_How to complete this task:_ Return a copy of every line in the records that includes the word "freshwater".

_Data supplied:_
******

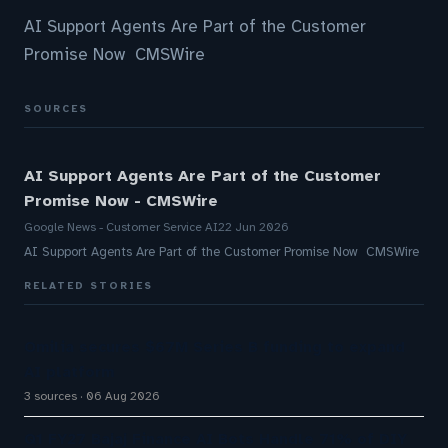
AI Support Agents Are Part of the Customer
Promise Now CMSWire
SOURCES
AI Support Agents Are Part of the Customer
Promise Now - CMSWire
Google News - Customer Service AI
22 Jun 2026
AI Support Agents Are Part of the Customer Promise Now CMSWire
RELATED STORIES
Omilia secures $67M Series B funding to expand
AI platform
3 sources
06 Aug 2026
Q1 FY27 Bajaj Finance AI Bots Handle 71% of DIY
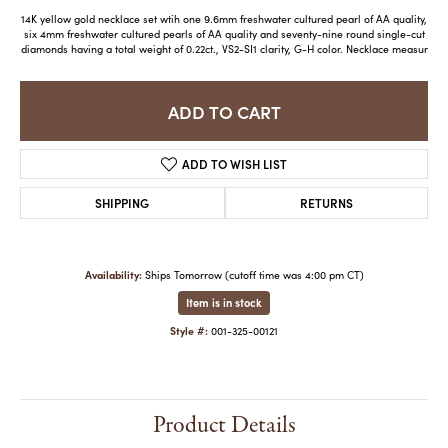
14K yellow gold necklace set wtih one 9.6mm freshwater cultured pearl of AA quality,
six 4mm freshwater cultured pearls of AA quality and seventy-nine round single-cut
diamonds having a total weight of 0.22ct., VS2-SI1 clarity, G-H color. Necklace measur
ADD TO CART
ADD TO WISH LIST
SHIPPING
RETURNS
Availability:
Ships Tomorrow (cutoff time was 4:00 pm CT)
Item is in stock
Style #:
001-325-00121
Product Details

******

_Result:_
14K yellow gold necklace set wtih one 9.6mm freshwater cultured pearl of AA quality,
six 4mm freshwater cultured pearls of AA quality and seventy-nine round single-cut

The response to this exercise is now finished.